▶ Saved data entries
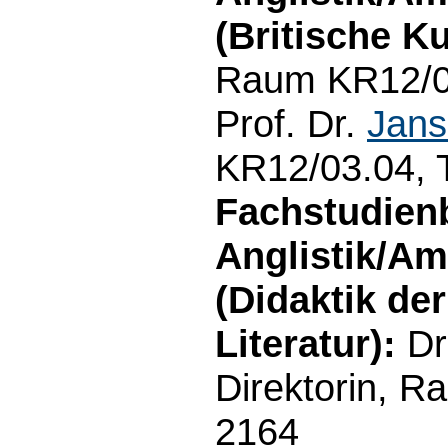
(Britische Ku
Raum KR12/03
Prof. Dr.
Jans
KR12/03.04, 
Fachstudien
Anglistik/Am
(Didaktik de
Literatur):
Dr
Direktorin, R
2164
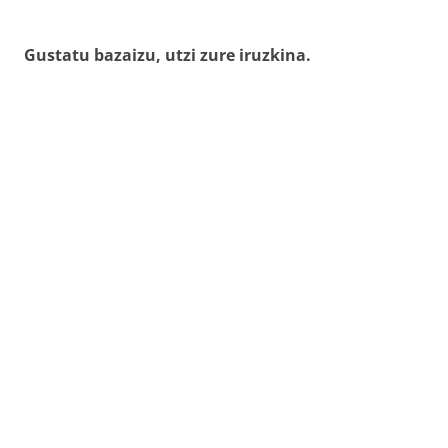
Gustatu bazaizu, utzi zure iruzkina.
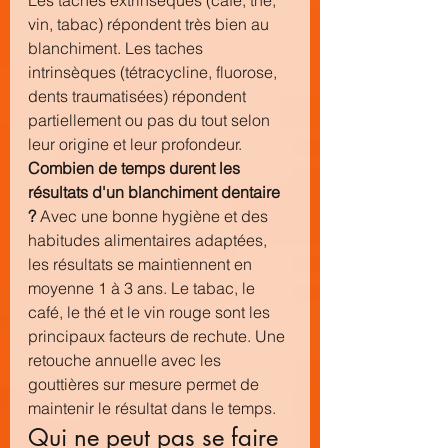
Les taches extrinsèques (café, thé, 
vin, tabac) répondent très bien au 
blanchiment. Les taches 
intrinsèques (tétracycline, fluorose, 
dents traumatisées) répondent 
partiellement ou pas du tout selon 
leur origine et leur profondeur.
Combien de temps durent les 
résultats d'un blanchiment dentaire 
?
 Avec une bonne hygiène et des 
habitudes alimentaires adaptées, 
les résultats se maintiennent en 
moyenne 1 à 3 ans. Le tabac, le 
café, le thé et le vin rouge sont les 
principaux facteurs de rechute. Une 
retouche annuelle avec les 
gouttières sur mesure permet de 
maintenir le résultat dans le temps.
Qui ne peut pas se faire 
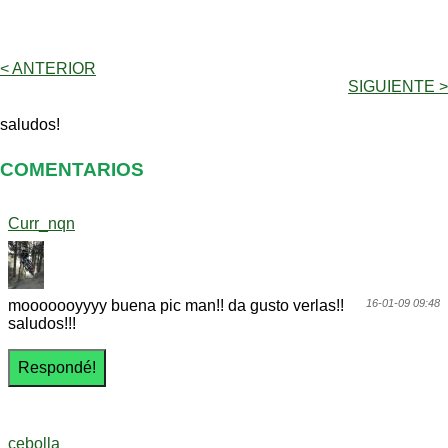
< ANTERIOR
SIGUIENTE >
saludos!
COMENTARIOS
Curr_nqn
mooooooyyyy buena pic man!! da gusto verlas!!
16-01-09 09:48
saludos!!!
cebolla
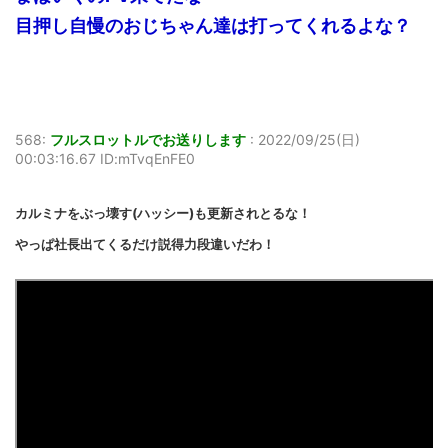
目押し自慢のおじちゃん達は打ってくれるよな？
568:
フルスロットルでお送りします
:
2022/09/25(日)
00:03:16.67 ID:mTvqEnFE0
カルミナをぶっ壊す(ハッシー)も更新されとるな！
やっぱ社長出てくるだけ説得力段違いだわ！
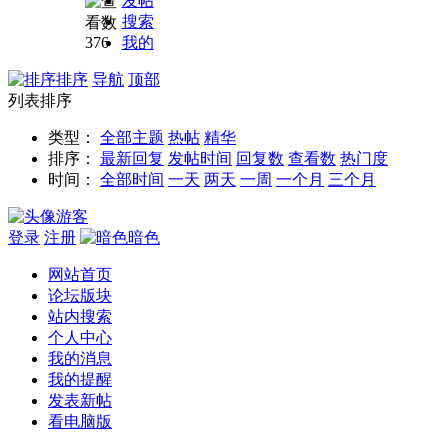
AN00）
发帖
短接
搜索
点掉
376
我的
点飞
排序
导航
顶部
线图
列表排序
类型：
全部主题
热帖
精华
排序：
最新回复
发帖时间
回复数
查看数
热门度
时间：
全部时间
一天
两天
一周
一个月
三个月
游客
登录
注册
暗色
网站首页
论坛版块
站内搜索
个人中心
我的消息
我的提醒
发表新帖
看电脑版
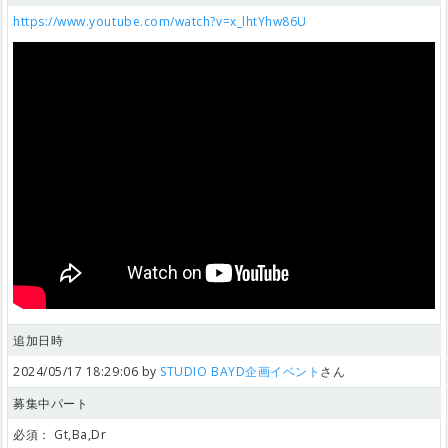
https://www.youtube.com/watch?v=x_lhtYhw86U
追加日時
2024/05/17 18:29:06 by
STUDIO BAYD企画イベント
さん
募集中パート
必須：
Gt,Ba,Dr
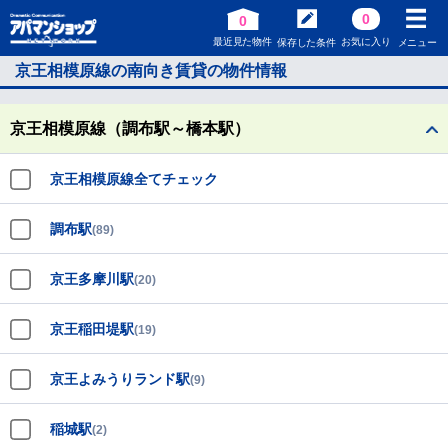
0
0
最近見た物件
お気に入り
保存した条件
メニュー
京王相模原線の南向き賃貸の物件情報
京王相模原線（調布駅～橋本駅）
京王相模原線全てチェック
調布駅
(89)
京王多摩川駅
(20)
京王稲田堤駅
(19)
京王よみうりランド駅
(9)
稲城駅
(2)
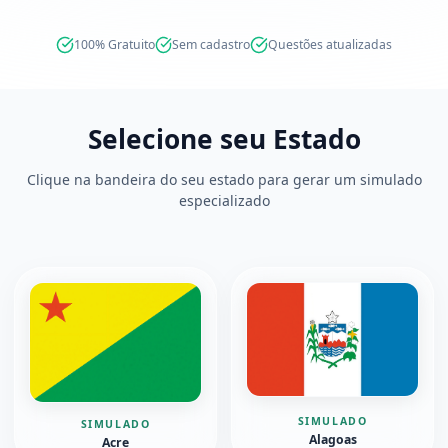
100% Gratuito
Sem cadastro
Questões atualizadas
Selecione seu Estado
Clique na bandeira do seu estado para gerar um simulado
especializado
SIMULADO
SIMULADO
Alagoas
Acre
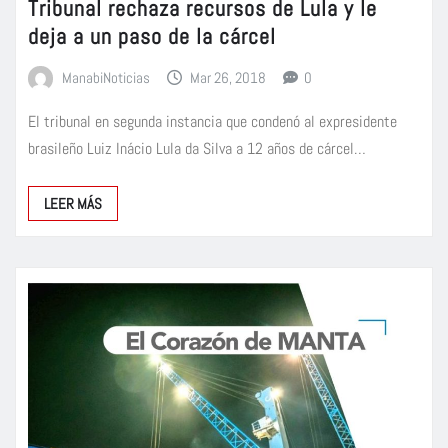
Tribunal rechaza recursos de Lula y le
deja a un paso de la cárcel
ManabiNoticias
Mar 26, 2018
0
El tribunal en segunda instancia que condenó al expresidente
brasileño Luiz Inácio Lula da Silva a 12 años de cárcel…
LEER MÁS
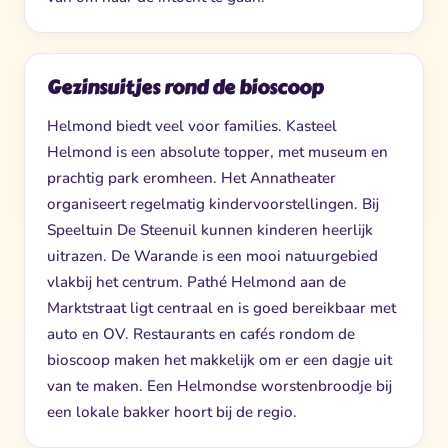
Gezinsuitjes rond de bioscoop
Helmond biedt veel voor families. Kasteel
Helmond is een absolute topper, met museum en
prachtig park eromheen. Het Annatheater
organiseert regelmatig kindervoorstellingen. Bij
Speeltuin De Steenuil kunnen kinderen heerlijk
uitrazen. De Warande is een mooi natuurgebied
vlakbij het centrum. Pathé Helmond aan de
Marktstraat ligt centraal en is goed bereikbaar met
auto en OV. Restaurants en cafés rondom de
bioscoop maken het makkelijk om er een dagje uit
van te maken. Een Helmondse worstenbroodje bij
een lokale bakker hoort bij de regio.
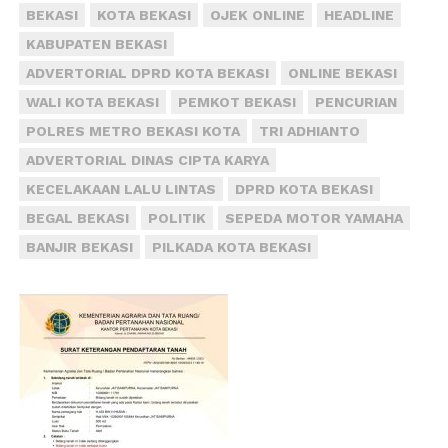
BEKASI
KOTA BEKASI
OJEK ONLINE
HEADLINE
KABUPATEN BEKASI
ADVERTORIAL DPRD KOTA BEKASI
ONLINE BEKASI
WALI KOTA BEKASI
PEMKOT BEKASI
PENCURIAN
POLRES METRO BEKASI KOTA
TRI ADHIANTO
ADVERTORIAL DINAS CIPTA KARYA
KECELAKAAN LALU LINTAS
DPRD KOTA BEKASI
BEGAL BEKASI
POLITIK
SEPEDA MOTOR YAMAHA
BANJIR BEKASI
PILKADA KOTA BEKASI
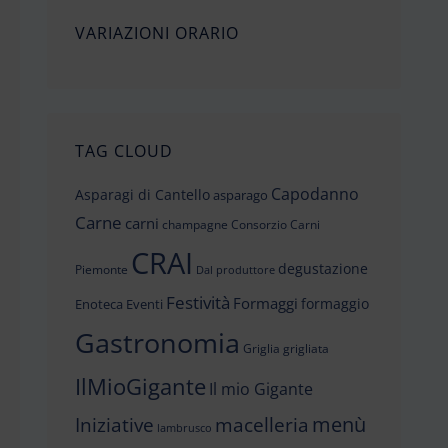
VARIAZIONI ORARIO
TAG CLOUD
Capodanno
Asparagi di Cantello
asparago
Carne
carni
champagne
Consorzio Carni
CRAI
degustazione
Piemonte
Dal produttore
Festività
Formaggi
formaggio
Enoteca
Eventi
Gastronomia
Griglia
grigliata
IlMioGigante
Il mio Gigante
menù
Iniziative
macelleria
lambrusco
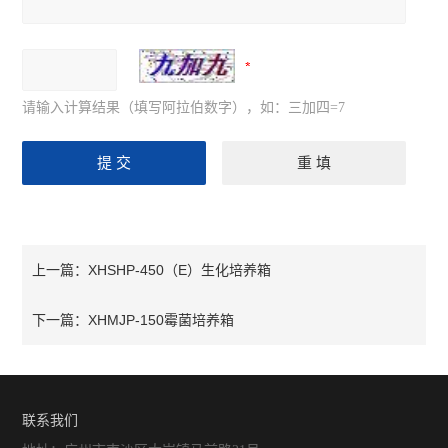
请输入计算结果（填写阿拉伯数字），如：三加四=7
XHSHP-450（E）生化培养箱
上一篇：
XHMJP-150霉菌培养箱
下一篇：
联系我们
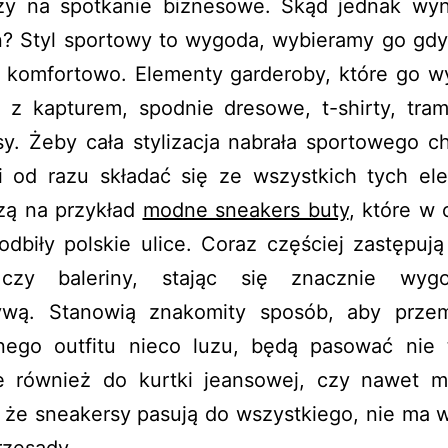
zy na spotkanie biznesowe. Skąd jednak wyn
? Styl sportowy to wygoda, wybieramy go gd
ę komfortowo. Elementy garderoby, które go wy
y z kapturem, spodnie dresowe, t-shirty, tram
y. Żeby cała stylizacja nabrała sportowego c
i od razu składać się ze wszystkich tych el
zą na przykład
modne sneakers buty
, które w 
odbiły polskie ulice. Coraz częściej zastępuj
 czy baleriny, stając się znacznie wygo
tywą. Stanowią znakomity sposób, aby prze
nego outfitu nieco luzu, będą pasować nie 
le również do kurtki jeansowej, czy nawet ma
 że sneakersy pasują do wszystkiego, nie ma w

▶ Goal of the exercise
Please copy the records above word for word, omitting every picture.

▶ Response
(Britische Ku
Raum KR12/03
Prof. Dr.
Jans
KR12/03.04, 
Fachstudien
Anglistik/Am
(Didaktik de
Literatur):
Dr
Direktorin, R
2164
Gustatu bazaizu, utzi zure iruzkina.
Les taches extrinsèques (café, thé, 
vin, tabac) répondent très bien au 
blanchiment. Les taches 
intrinsèques (tétracycline, fluorose, 
dents traumatisées) répondent 
partiellement ou pas du tout selon 
leur origine et leur profondeur.
Combien de temps durent les 
résultats d'un blanchiment dentaire 
?
 Avec une bonne hygiène et des 
habitudes alimentaires adaptées, 
les résultats se maintiennent en 
moyenne 1 à 3 ans. Le tabac, le 
café, le thé et le vin rouge sont les 
principaux facteurs de rechute. Une 
retouche annuelle avec les 
gouttières sur mesure permet de 
maintenir le résultat dans le temps.
Qui ne peut pas se faire 
< ANTERIOR
SIGUIENTE >
saludos!
COMENTARIOS
Curr_nqn
mooooooyyyy buena pic man!! da gusto verlas!!
16-01-09 09:48
saludos!!!
cebolla
目押し自慢のおじちゃん達は打ってくれるよな？
568:
フルスロットルでお送りします
:
2022/09/25(日)
00:03:16.67 ID:mTvqEnFE0
カルミナをぶっ壊す(ハッシー)も更新されとるな！
やっぱ社長出てくるだけ説得力段違いだわ！
AN00）
发帖
短接
搜索
点掉
376
我的
点飞
排序
导航
顶部
线图
列表排序
类型：
全部主题
热帖
精华
排序：
最新回复
发帖时间
回复数
查看数
热门度
时间：
全部时间
一天
两天
一周
一个月
三个月
游客
登录
注册
暗色
网站首页
论坛版块
站内搜索
个人中心
我的消息
我的提醒
发表新帖
看电脑版
https://www.youtube.com/watch?v=x_lhtYhw86U
追加日時
2024/05/17 18:29:06 by
STUDIO BAYD企画イベント
さん
募集中パート
必須：
Gt,Ba,Dr
0
0
最近見た物件
お気に入り
保存した条件
メニュー
京王相模原線の南向き賃貸の物件情報
京王相模原線（調布駅～橋本駅）
京王相模原線全てチェック
調布駅
(89)
京王多摩川駅
(20)
京王稲田堤駅
(19)
京王よみうりランド駅
(9)
稲城駅
(2)
100% Gratuito
Sem cadastro
Questões atualizadas
Selecione seu Estado
Clique na bandeira do seu estado para gerar um simulado
especializado
SIMULADO
SIMULADO
Alagoas
Acre
Tribunal rechaza recursos de Lula y le
deja a un paso de la cárcel
ManabiNoticias
Mar 26, 2018
0
El tribunal en segunda instancia que condenó al expresidente
brasileño Luiz Inácio Lula da Silva a 12 años de cárcel…
LEER MÁS
Gezinsuitjes rond de bioscoop
Helmond biedt veel voor families. Kasteel
Helmond is een absolute topper, met museum en
prachtig park eromheen. Het Annatheater
organiseert regelmatig kindervoorstellingen. Bij
Speeltuin De Steenuil kunnen kinderen heerlijk
uitrazen. De Warande is een mooi natuurgebied
vlakbij het centrum. Pathé Helmond aan de
Marktstraat ligt centraal en is goed bereikbaar met
auto en OV. Restaurants en cafés rondom de
bioscoop maken het makkelijk om er een dagje uit
van te maken. Een Helmondse worstenbroodje bij
een lokale bakker hoort bij de regio.
BEKASI
KOTA BEKASI
OJEK ONLINE
HEADLINE
KABUPATEN BEKASI
ADVERTORIAL DPRD KOTA BEKASI
ONLINE BEKASI
WALI KOTA BEKASI
PEMKOT BEKASI
PENCURIAN
POLRES METRO BEKASI KOTA
TRI ADHIANTO
ADVERTORIAL DINAS CIPTA KARYA
KECELAKAAN LALU LINTAS
DPRD KOTA BEKASI
BEGAL BEKASI
POLITIK
SEPEDA MOTOR YAMAHA
BANJIR BEKASI
PILKADA KOTA BEKASI
VARIAZIONI ORARIO
TAG CLOUD
Capodanno
Asparagi di Cantello
asparago
Carne
carni
champagne
Consorzio Carni
CRAI
degustazione
Piemonte
Dal produttore
Festività
Formaggi
formaggio
Enoteca
Eventi
Gastronomia
Griglia
grigliata
IlMioGigante
Il mio Gigante
menù
Iniziative
macelleria
lambrusco
请输入计算结果（填写阿拉伯数字），如：三加四=7
XHSHP-450（E）生化培养箱
上一篇：
XHMJP-150霉菌培养箱
下一篇：
联系我们
zy na spotkanie biznesowe. Skąd jednak wyn
? Styl sportowy to wygoda, wybieramy go gd
ę komfortowo. Elementy garderoby, które go wy
y z kapturem, spodnie dresowe, t-shirty, tram
y. Żeby cała stylizacja nabrała sportowego c
i od razu składać się ze wszystkich tych el
zą na przykład
modne sneakers buty
, które w 
odbiły polskie ulice. Coraz częściej zastępuj
 czy baleriny, stając się znacznie wygo
tywą. Stanowią znakomity sposób, aby prze
nego outfitu nieco luzu, będą pasować nie 
le również do kurtki jeansowej, czy nawet ma
 że sneakersy pasują do wszystkiego, nie ma w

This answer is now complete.